As I’m writing this, it’s Saturday in the Free Press house, and after three intense days of too much work and too little sleep; of trying to balance going to class with conducting interviews, signing purchase orders, and going to Gorham to cover sports for the section I have left without an editor, I think that the only thing I can communicate in my exhausted sigh of relief-that-I-survived-my-first-week-as-executive-editor is how proud I am.
I am not proud of having put together a paper-that happens every week. It has to happen every week.
I am proud because throughout the day, as many as 12 people were in this house at one time, talking, eating, editing, and generally enjoying themselves and this process. I am proud because my number one goal for this semester, my last at USM, is to create a community, and today, for the first time, I saw a glimpse of it.

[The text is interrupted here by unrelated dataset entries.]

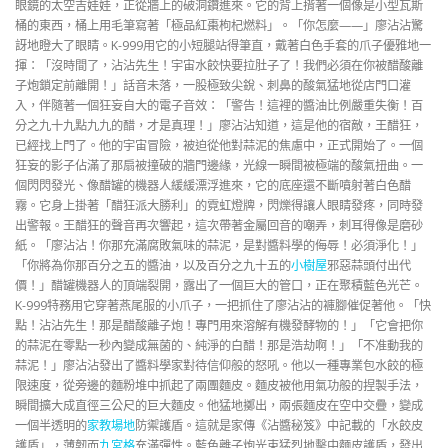
眼鏡的太空吉娃娃，正從牆上的破洞鑽進來。它的背上揹著一個像是小型瓦斯
桶的東西，桶上用毛筆寫著「極品紅棗枸杞燃料」。「你怎麼——」廖沾沾驚
訝地瞪大了眼睛。K-999用它的小短腿站得筆直，戴著白色手套的爪子優雅地一
揮：「沒時間了，沾沾先生！宇宙水餃快要拉肚子了！我們必須在你被醋酸離
子炮鎖定前離開！」話音未落，一股極致尖銳、刺鼻的酸氣猛地從店門口灌
入，伴隨著一個狂妄自大的電子音效：「警告！這裡的醬油比例嚴重失衡！百
分之九十九點九九的醋，才是真理！」廖沾沾知道，這是他的宿敵，王醋狂，
已經找上門了。他的宇宙冒險，被迫從他對蒜泥的焦慮中，正式開始了。一個
狂妄的影子佔滿了那扇被撞破的牆門邊緣，光線一瞬間被極端的酸氣扭曲。一
個閃閃發光、像醋罐的機器人緩緩漂浮進來，它的底座還不斷噴射著白色醋
霧。它身上掛著「醋狂派大勝利」的霓虹燈牌，閃爍得讓人眼睛發疼，同時發
出警報。王醋狂的聲音再次響起，這次帶著金屬回音的嘲弄，刺耳得像是磨砂
紙。「廖沾沾！你那充滿腐敗氣味的蒜泥，是對醬料學的侮辱！必須淨化！」
「你將為你那百分之五的醬油，以及百分之九十五的
小樹屋
邪惡蒜頭付出代
價！」醋罐機器人的頂端裂開，露出了一個巨大的管口，正在聚積藍色光芒。
K-999特務用它穿著燕尾服的小爪子，一把抓住了廖沾沾的褲腳催促著他。「快
點！沾沾先生！那是醋酸離子炮！專門用來溶解有機發酵物的！」「它會把你
的蒜泥在零點一秒內變成無菌的、純淨的白醋！那是浩劫啊！」「不准動我的
蒜泥！」廖沾沾發出了醬料學家對待信仰般的怒吼。他以一種專業包水餃的極
限速度，從旁邊的麵粉堆中抓起了兩團麵皮。麵皮被他用氣功般的捏製手法，
瞬間擴大成直徑三公尺的巨大麵皮。他猛地擲出，兩張麵皮在空中交疊，變成
一個半透明的
家教場地
防禦護盾。這就是家傳《沾醬秘笈》中記載的「水餃皮
護盾」，薄韌而
九宮格
充滿彈性。藍色離子炮光束猛烈地擊中麵皮護盾，發出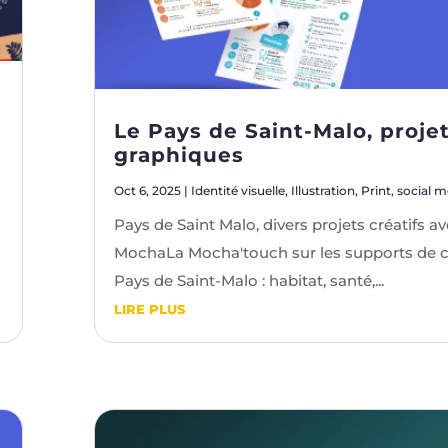
Le Pays de Saint-Malo, proje
graphiques
Oct 6, 2025
|
Identité visuelle
,
Illustration
,
Print
,
social m
Pays de Saint Malo, divers projets créatifs a
MochaLa Mocha'touch sur les supports de 
Pays de Saint-Malo : habitat, santé,...
LIRE PLUS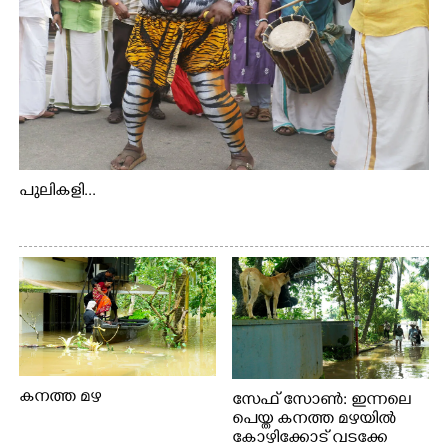
പുലികളി...
കനത്ത മഴ
സേഫ് സോൺ: ഇന്നലെ
പെയ്ത കനത്ത മഴയിൽ
കോഴിക്കോട് വടക്കേ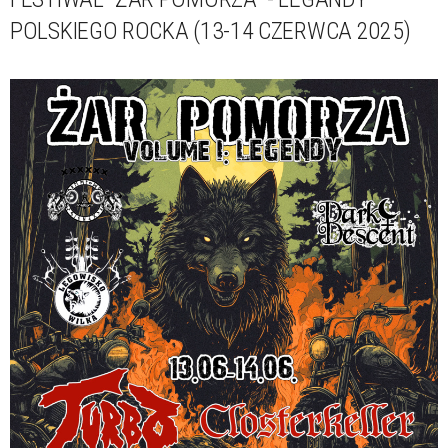
POLSKIEGO ROCKA (13-14 CZERWCA 2025)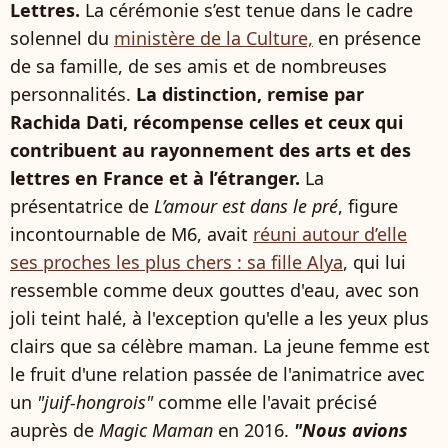
Lettres.
La cérémonie s’est tenue dans le cadre
solennel du
ministère de la Culture,
en présence
de sa famille, de ses amis et de nombreuses
personnalités.
La distinction, remise par
Rachida Dati, récompense celles et ceux qui
contribuent au rayonnement des arts et des
lettres en France et à l’étranger.
La
présentatrice de
L’amour est dans le pré
, figure
incontournable de M6, avait
réuni autour d’elle
ses proches les plus chers : sa fille Alya
, qui lui
ressemble comme deux gouttes d'eau, avec son
joli teint halé, à l'exception qu'elle a les yeux plus
clairs que sa célèbre maman. La jeune femme est
le fruit d'une relation passée de l'animatrice avec
un
"juif-hongrois"
comme elle l'avait précisé
auprès de
Magic Maman
en 2016.
"Nous avions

What do I mean by community? A group gathered as friends in common support.
Last semester, Mike Tardiff, our dedicated sports writer and columnist, wrote a column about the community he saw at Ohio State University when he was there to watch a football game.

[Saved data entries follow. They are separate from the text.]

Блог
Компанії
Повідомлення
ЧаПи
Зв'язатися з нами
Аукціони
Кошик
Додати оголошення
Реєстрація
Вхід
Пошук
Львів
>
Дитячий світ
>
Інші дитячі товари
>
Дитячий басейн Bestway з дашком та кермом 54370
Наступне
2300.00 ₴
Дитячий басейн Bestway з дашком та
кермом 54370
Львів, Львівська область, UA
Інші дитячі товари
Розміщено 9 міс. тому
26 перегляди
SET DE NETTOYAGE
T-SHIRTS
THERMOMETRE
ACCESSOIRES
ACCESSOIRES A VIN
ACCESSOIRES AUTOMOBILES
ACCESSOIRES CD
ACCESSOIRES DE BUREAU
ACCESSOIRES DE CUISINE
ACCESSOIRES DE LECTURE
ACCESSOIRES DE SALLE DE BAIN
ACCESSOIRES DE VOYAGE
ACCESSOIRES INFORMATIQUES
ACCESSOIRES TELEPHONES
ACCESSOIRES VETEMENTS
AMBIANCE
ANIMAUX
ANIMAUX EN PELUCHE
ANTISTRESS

I, too, got to see OSU in its full glory-visiting a friend in Columbus as I drove back to Maine after Christmas, I was just off-campus during the OSU-LSU championship game. Mike’s “sea of red” was not exaggerated. The 65 degree weather allowed packed bars to open-and pack-their porches, and you could go nowhere without hearing the game from somebody’s window.

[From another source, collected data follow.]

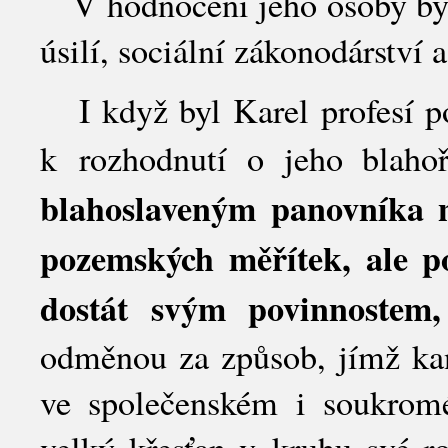
V hodnocení jeho osoby byly
úsilí, sociální zákonodárství 
I když byl Karel profesí poli
k rozhodnutí o jeho blahoř
blahoslaveným panovníka
pozemských měřítek, ale p
dostát svým povinnostem,
odměnou za způsob, jímž kand
ve společenském i soukrom
velký křesťan v kruhu své ro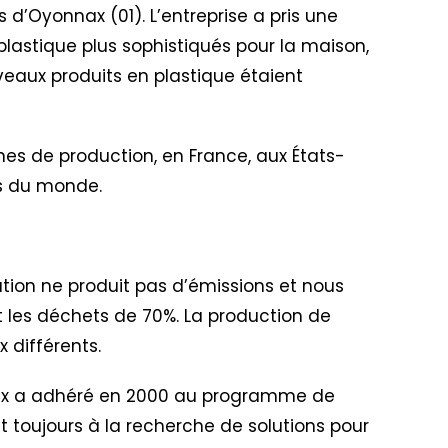
ès d’Oyonnax (01). L’entreprise a pris une
plastique plus sophistiqués pour la maison,
veaux produits en plastique étaient
nes de production, en France, aux États-
ins du monde.
ation ne produit pas d’émissions et nous
uit les déchets de 70%. La production de
 différents.
lex a adhéré en 2000 au programme de
nt toujours à la recherche de solutions pour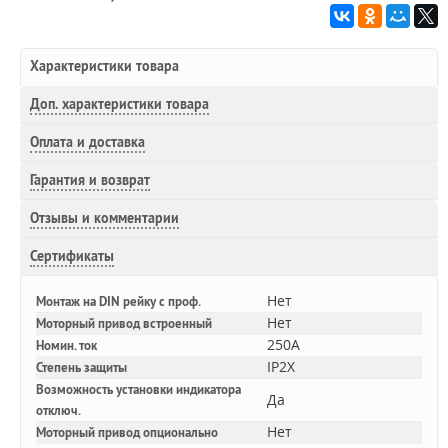
Характеристики товара
Доп.
характеристики товара
Оплата и доставка
Гарантия и возврат
Отзывы и комментарии
Сертификаты
Нет
Монтаж на DIN рейку с проф.
Нет
Моторный привод встроенный
250A
Номин. ток
IP2X
Степень защиты
Возможность установки индикатора
Да
отключ.
Нет
Моторный привод опционально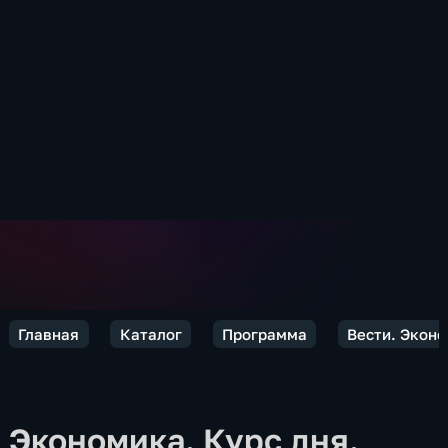
Главная
Каталог
Программа
Вести. Экон
Экономика. Курс дня.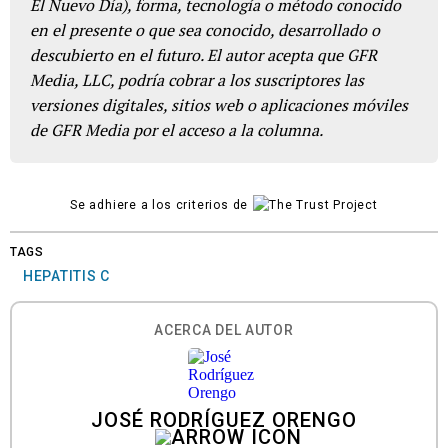
El Nuevo Día), forma, tecnología o método conocido
en el presente o que sea conocido, desarrollado o
descubierto en el futuro. El autor acepta que GFR
Media, LLC, podría cobrar a los suscriptores las
versiones digitales, sitios web o aplicaciones móviles
de GFR Media por el acceso a la columna.
Se adhiere a los criterios de
TAGS
HEPATITIS C
ACERCA DEL AUTOR
JOSÉ RODRÍGUEZ ORENGO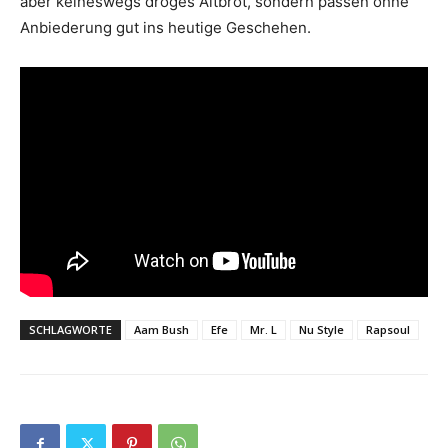
aber keineswegs dröges Altbrot, sondern passen ohne
Anbiederung gut ins heutige Geschehen.
SCHLAGWORTE
Aam Bush
Efe
Mr. L
Nu Style
Rapsoul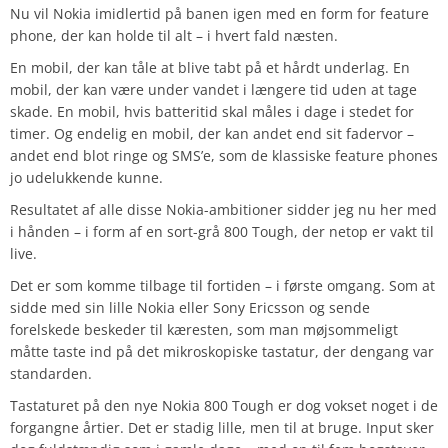
Nu vil Nokia imidlertid på banen igen med en form for feature
phone, der kan holde til alt – i hvert fald næsten.
En mobil, der kan tåle at blive tabt på et hårdt underlag. En
mobil, der kan være under vandet i længere tid uden at tage
skade. En mobil, hvis batteritid skal måles i dage i stedet for
timer. Og endelig en mobil, der kan andet end sit fadervor –
andet end blot ringe og SMS’e, som de klassiske feature phones
jo udelukkende kunne.
Resultatet af alle disse Nokia-ambitioner sidder jeg nu her med
i hånden – i form af en sort-grå 800 Tough, der netop er vakt til
live.
Det er som komme tilbage til fortiden – i første omgang. Som at
sidde med sin lille Nokia eller Sony Ericsson og sende
forelskede beskeder til kæresten, som man møjsommeligt
måtte taste ind på det mikroskopiske tastatur, der dengang var
standarden.
Tastaturet på den nye Nokia 800 Tough er dog vokset noget i de
forgangne årtier. Det er stadig lille, men til at bruge. Input sker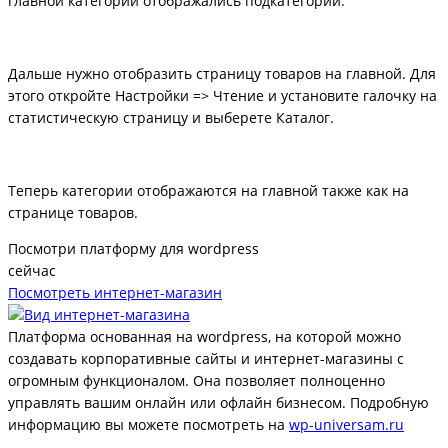
главной категории отображались подкатегории.
Дальше нужно отобразить страницу товаров на главной. Для
этого откройте Настройки => Чтение и установите галочку на
статистическую страницу и выберете Каталог.
Теперь категории отображаются на главной также как на
странице товаров.
Посмотри платформу для wordpress
сейчас
Посмотреть интернет-магазин
Платформа основанная на wordpress, на которой можно
создавать корпоративные сайты и интернет-магазины с
огромным функционалом. Она позволяет полноценно
управлять вашим онлайн или офлайн бизнесом. Подробную
информацию вы можете посмотреть на
wp-universam.ru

Before I left after finals last semester, I went to the 8th annual USM Drag Show to witness something like 600 people attending a university event in support of one of Portland’s strongest communities.
Community. A group gathered as friends in common support. 10,453 people, give or take, who got an extra day of vacation last Monday.
23 people who passed a motion in the faculty senate to change the shape of USM. 22 people whose hard work is represented by this 16 page document. 17 men who waited out a power outage to work their shorts off for, and lose, a game of basketball.
12 people on the top floor of 92 Bedford Street.
If it does nothing else, I hope that this paper represents these people, these communities, at USM.